The Alchemist Newsletter is back from a well deserved vacation and a move from London to Los Angeles. Now published by ChemIndustry, the newsletter and the ChemWeb site will continue to be offered as free services. We are working on some exciting new features for both ChemIndustry and ChemWeb and will notify our users by email in the weeks to come. Please contact the Editor@ChemWeb.com with your comments and suggestions.

In this second issue of the new Alchemist, David Bradley tucks into half a sandwich with catalytic potential and discovers how smart coated-glass could cut heating and air-conditioning bills. He also learns that the toxic structure of anthrax should lead to an antidote for this deadly agent within two years and digs in deep to report the chemical clues in earthquake prediction. Finally, Olympic athletes who have opted for chemical assistance in the form of human growth hormone are likely to be caught this year as a new test for the banned substance is to be implemented at the Games for the first time.

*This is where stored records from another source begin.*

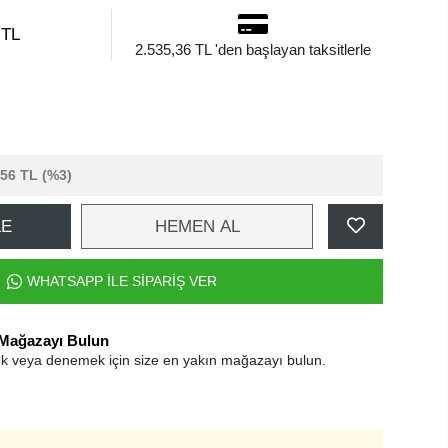
 TL
2.535,36 TL 'den başlayan taksitlerle
,56 TL
(%3)
LE
HEMEN AL
WHATSAPP İLE SİPARİŞ VER
 Mağazayı Bulun
k veya denemek için size en yakın mağazayı bulun.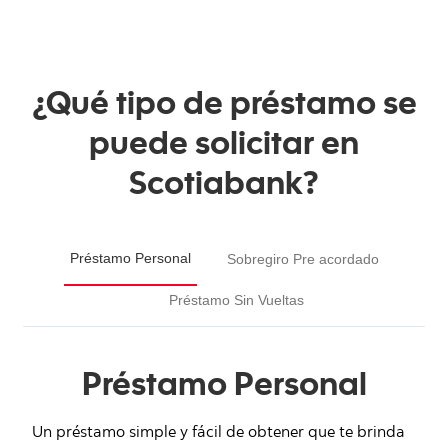
¿Qué tipo de préstamo se
puede solicitar en
Scotiabank?
Préstamo Personal
Sobregiro Pre acordado
Préstamo Sin Vueltas
Préstamo Personal
Un préstamo simple y fácil de obtener que te brinda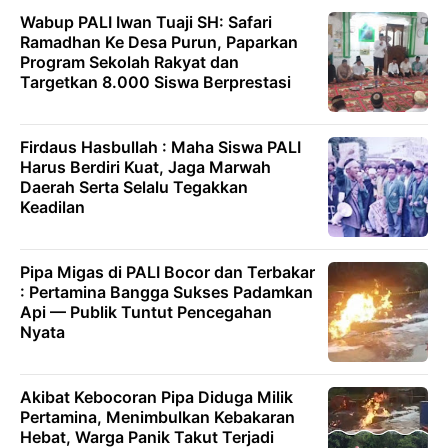
Wabup PALI Iwan Tuaji SH: Safari
Ramadhan Ke Desa Purun, Paparkan
Program Sekolah Rakyat dan
Targetkan 8.000 Siswa Berprestasi
Firdaus Hasbullah : Maha Siswa PALI
Harus Berdiri Kuat, Jaga Marwah
Daerah Serta Selalu Tegakkan
Keadilan
Pipa Migas di PALI Bocor dan Terbakar
: Pertamina Bangga Sukses Padamkan
Api — Publik Tuntut Pencegahan
Nyata
Akibat Kebocoran Pipa Diduga Milik
Pertamina, Menimbulkan Kebakaran
Hebat, Warga Panik Takut Terjadi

  bio-organic: Crystal sandwich
  inorganic: Smart glass cuts AC bills
  biochemistry: Toxic structure
  analytical: Heavy metals signal quake
  analytical: Olympian test


Crystal sandwich

The first X-ray structure of a protein adduct of a half-sandwich ruthenium-arene complex could pave the way to a new class of hybrid catalyst. Peter Sadler and his team at the University of Edinburgh built adducts starting from various ruthenium complexes and the single chain protein lysozyme and carried out a crystallographic analysis that shows the resulting structure in fine detail. They explain that ruthenium arene binds selectively to the imidazole ring of the only histidine amino acid in the protein chain and results in the formation of a water-repelling, hydrophobic, binding pocket around the ruthenium. Such a site could provide the starting point for a new class of catalyst, explain the researchers. They add that ruthenium arene complexes also have anticancer activity so obtaining a clearer picture of their binding sites to proteins could provide new clues to how they work and perhaps lead to more effective derivatives.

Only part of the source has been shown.